Extracted entries:
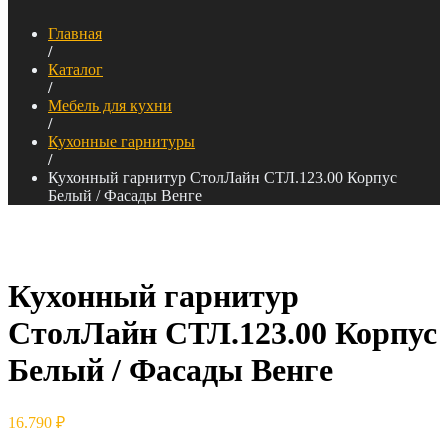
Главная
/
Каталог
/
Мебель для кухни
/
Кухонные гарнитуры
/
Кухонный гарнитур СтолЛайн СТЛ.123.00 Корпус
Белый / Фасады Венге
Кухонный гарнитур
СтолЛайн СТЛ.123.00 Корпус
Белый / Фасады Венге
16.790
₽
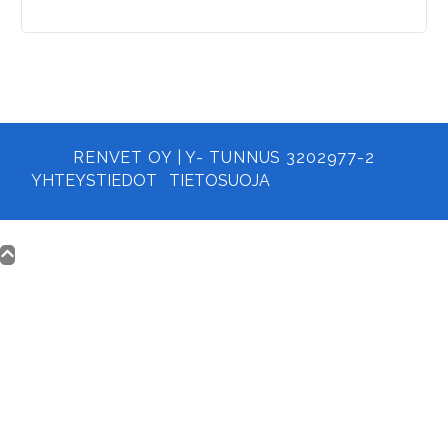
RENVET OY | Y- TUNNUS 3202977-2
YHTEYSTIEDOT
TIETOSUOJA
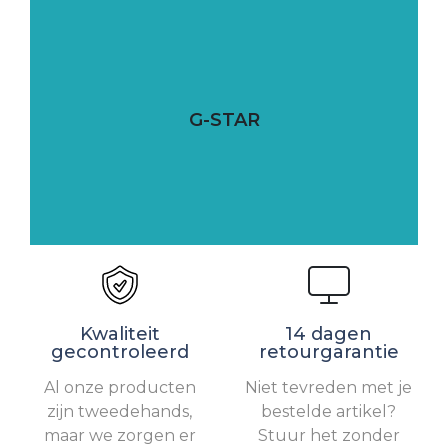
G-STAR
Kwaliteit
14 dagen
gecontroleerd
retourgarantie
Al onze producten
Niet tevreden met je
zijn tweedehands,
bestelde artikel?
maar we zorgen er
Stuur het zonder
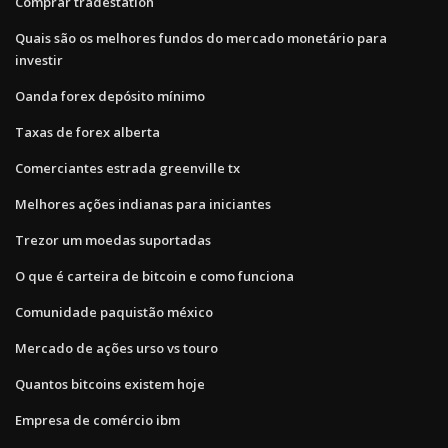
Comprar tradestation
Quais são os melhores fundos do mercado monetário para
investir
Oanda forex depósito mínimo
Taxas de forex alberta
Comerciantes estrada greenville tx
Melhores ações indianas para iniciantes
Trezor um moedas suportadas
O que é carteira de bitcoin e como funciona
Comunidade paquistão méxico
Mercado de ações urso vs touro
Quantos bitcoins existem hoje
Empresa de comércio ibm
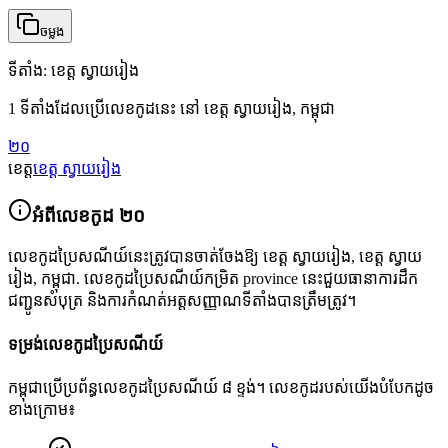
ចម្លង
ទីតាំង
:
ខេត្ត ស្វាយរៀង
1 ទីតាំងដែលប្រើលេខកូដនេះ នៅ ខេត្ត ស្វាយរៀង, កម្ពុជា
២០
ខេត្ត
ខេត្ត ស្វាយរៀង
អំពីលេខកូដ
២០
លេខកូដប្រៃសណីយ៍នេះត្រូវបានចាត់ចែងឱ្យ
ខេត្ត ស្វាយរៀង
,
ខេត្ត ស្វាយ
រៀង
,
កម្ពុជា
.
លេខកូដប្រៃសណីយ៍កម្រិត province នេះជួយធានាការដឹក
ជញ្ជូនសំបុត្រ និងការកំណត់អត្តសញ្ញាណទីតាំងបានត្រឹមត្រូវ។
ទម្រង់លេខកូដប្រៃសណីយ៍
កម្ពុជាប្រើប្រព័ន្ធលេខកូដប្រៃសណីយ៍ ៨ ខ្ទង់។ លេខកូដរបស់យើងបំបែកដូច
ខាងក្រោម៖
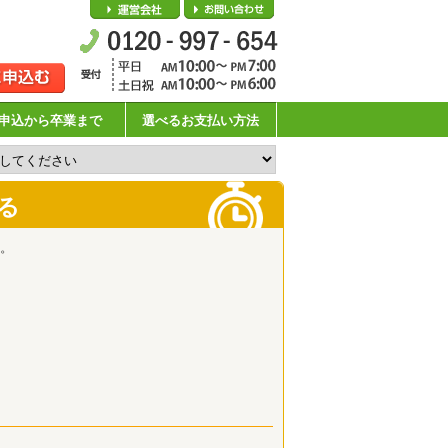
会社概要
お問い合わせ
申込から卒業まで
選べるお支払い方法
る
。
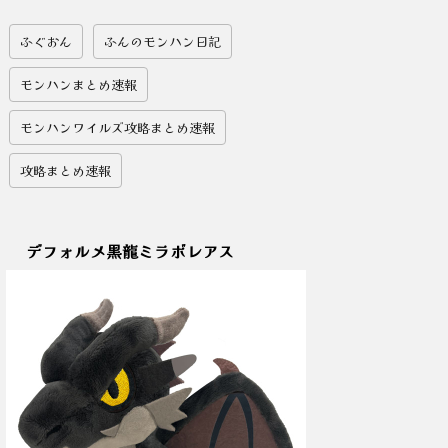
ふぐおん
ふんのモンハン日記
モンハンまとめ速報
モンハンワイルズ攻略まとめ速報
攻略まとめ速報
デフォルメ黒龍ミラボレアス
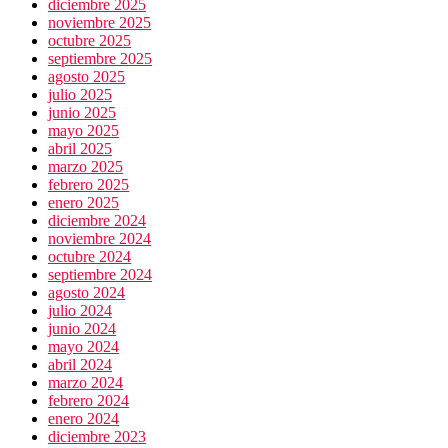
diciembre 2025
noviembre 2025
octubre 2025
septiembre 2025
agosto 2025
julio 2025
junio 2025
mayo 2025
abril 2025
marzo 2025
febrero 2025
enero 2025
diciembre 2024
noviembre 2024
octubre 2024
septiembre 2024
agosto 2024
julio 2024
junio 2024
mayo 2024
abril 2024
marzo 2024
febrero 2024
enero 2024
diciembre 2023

What you need to do:
Please retype all the entries word for word, omitting the pictures.

Solution to the exercise:
Главная
/
Каталог
/
Мебель для кухни
/
Кухонные гарнитуры
/
Кухонный гарнитур СтолЛайн СТЛ.123.00 Корпус
Белый / Фасады Венге
Кухонный гарнитур
СтолЛайн СТЛ.123.00 Корпус
Белый / Фасады Венге
16.790
₽
RENVET OY | Y- TUNNUS 3202977-2
YHTEYSTIEDOT
TIETOSUOJA
G-STAR
Kwaliteit
14 dagen
gecontroleerd
retourgarantie
Al onze producten
Niet tevreden met je
zijn tweedehands,
bestelde artikel?
maar we zorgen er
Stuur het zonder
Comprar tradestation
Quais são os melhores fundos do mercado monetário para
investir
Oanda forex depósito mínimo
Taxas de forex alberta
Comerciantes estrada greenville tx
Melhores ações indianas para iniciantes
Trezor um moedas suportadas
O que é carteira de bitcoin e como funciona
Comunidade paquistão méxico
Mercado de ações urso vs touro
Quantos bitcoins existem hoje
Empresa de comércio ibm
ចម្លង
ទីតាំង
:
ខេត្ត ស្វាយរៀង
1 ទីតាំងដែលប្រើលេខកូដនេះ នៅ ខេត្ត ស្វាយរៀង, កម្ពុជា
២០
ខេត្ត
ខេត្ត ស្វាយរៀង
អំពីលេខកូដ
២០
លេខកូដប្រៃសណីយ៍នេះត្រូវបានចាត់ចែងឱ្យ
ខេត្ត ស្វាយរៀង
,
ខេត្ត ស្វាយ
រៀង
,
កម្ពុជា
.
លេខកូដប្រៃសណីយ៍កម្រិត province នេះជួយធានាការដឹក
ជញ្ជូនសំបុត្រ និងការកំណត់អត្តសញ្ញាណទីតាំងបានត្រឹមត្រូវ។
ទម្រង់លេខកូដប្រៃសណីយ៍
កម្ពុជាប្រើប្រព័ន្ធលេខកូដប្រៃសណីយ៍ ៨ ខ្ទង់។ លេខកូដរបស់យើងបំបែកដូច
ខាងក្រោម៖
会社概要
お問い合わせ
申込から卒業まで
選べるお支払い方法
る
。
ふぐおん
ふんのモンハン日記
モンハンまとめ速報
モンハンワイルズ攻略まとめ速報
攻略まとめ速報
デフォルメ黒龍ミラボレアス
diciembre 2025
noviembre 2025
octubre 2025
septiembre 2025
agosto 2025
julio 2025
junio 2025
mayo 2025
abril 2025
marzo 2025
febrero 2025
enero 2025
diciembre 2024
noviembre 2024
octubre 2024
septiembre 2024
agosto 2024
julio 2024
junio 2024
mayo 2024
abril 2024
marzo 2024
febrero 2024
enero 2024
diciembre 2023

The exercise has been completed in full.